Stored data entries:
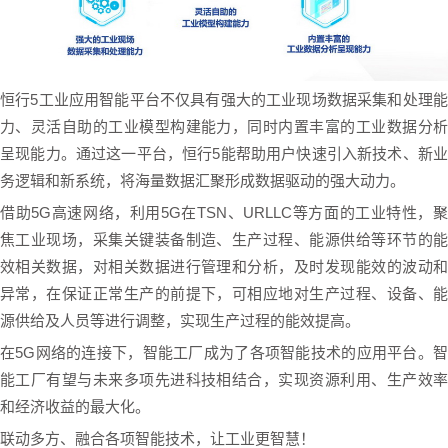
恒行5工业应用智能平台不仅具有强大的工业现场数据采集和处理能
力、灵活自助的工业模型构建能力，同时内置丰富的工业数据分析
呈现能力。通过这一平台，恒行5能帮助用户快速引入新技术、新业
务逻辑和新系统，将海量数据汇聚形成数据驱动的强大动力。
借助5G高速网络，利用5G在TSN、URLLC等方面的工业特性，聚
焦工业现场，采集关键装备制造、生产过程、能源供给等环节的能
效相关数据，对相关数据进行管理和分析，及时发现能效的波动和
异常，在保证正常生产的前提下，可相应地对生产过程、设备、能
源供给及人员等进行调整，实现生产过程的能效提高。
在5G网络的连接下，智能工厂成为了各项智能技术的应用平台。智
能工厂有望与未来多项先进科技相结合，实现资源利用、生产效率
和经济收益的最大化。
联动多方、融合各项智能技术，让工业更智慧！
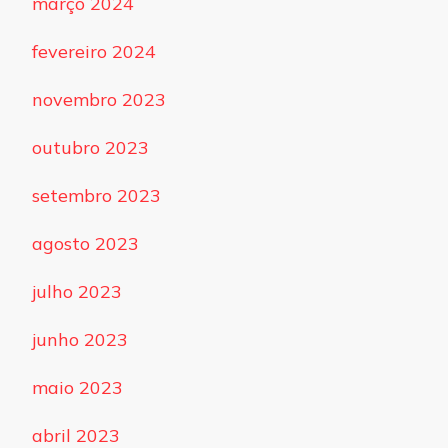
março 2024
fevereiro 2024
novembro 2023
outubro 2023
setembro 2023
agosto 2023
julho 2023
junho 2023
maio 2023
abril 2023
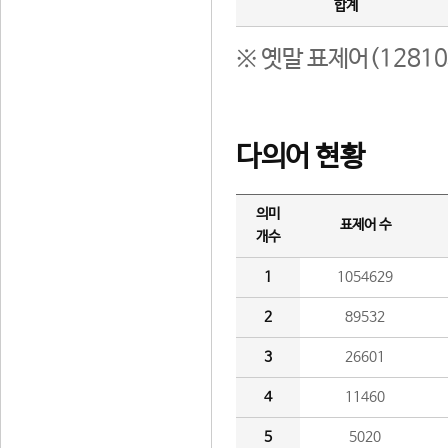
합계
※ 옛말 표제어(1281
다의어 현황
의미
표제어 수
개수
1
1054629
2
89532
3
26601
4
11460
5
5020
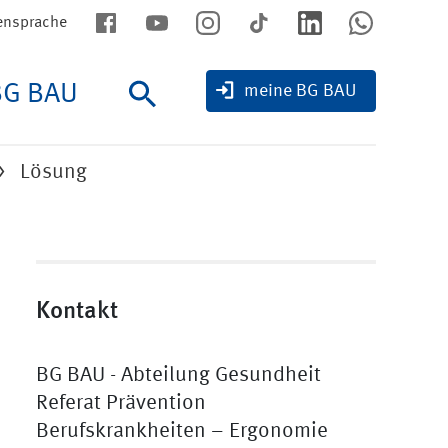
ensprache
BG BAU
Suche
meine BG BAU
Lösung
Kontakt
BG BAU - Abteilung Gesundheit
Referat Prävention
Berufskrankheiten – Ergonomie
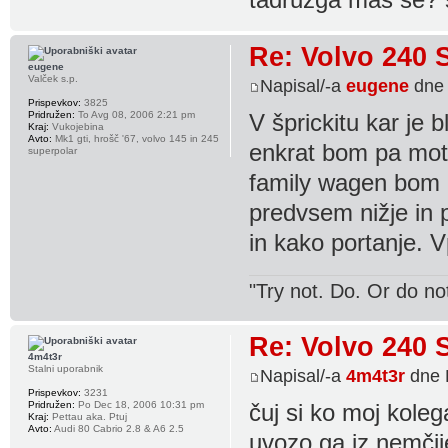
Re: Volvo 240 
eugene
Valček s.p.
Napisal/-a
eugene
dne 
Prispevkov:
3825
Pridružen:
To Avg 08, 2006 2:21 pm
V šprickitu kar je 
Kraj:
Vukojebina
Avto:
Mk1 gti, hrošč '67, volvo 145 in 245
enkrat bom pa motor
superpolar
family wagen bom 
predvsem nižje in 
in kako portanje. 
"Try not. Do. Or do no
Re: Volvo 240 
4m4t3r
Stalni uporabnik
Napisal/-a
4m4t3r
dne 
Prispevkov:
3231
Pridružen:
Po Dec 18, 2006 10:31 pm
čuj si ko moj kole
Kraj:
Pettau aka. Ptuj
Avto:
Audi 80 Cabrio 2.8 & A6 2.5
uvozo ga iz nemčij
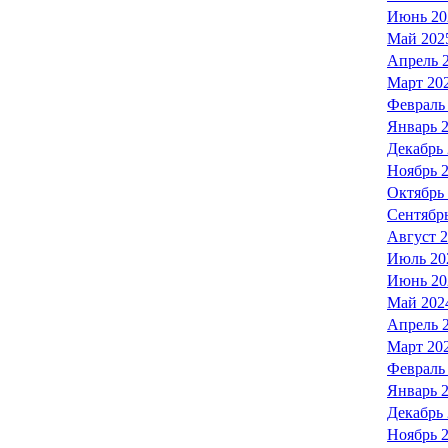
Июнь 20
Май 202
Апрель 
Март 20
Февраль
Январь 
Декабрь
Ноябрь 
Октябрь
Сентябр
Август 
Июль 20
Июнь 20
Май 202
Апрель 
Март 20
Февраль
Январь 
Декабрь
Ноябрь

▶ Assignment
What is needed is the exact run of lines from the start of the data through the line with "fevereiro 2024", both ends included, minus the pictures.

▶ Result for this exercise
恒行5工业应用智能平台不仅具有强大的工业现场数据采集和处理能
力、灵活自助的工业模型构建能力，同时内置丰富的工业数据分析
呈现能力。通过这一平台，恒行5能帮助用户快速引入新技术、新业
务逻辑和新系统，将海量数据汇聚形成数据驱动的强大动力。
借助5G高速网络，利用5G在TSN、URLLC等方面的工业特性，聚
焦工业现场，采集关键装备制造、生产过程、能源供给等环节的能
效相关数据，对相关数据进行管理和分析，及时发现能效的波动和
异常，在保证正常生产的前提下，可相应地对生产过程、设备、能
源供给及人员等进行调整，实现生产过程的能效提高。
在5G网络的连接下，智能工厂成为了各项智能技术的应用平台。智
能工厂有望与未来多项先进科技相结合，实现资源利用、生产效率
和经济收益的最大化。
联动多方、融合各项智能技术，让工业更智慧！
março 2024
fevereiro 2024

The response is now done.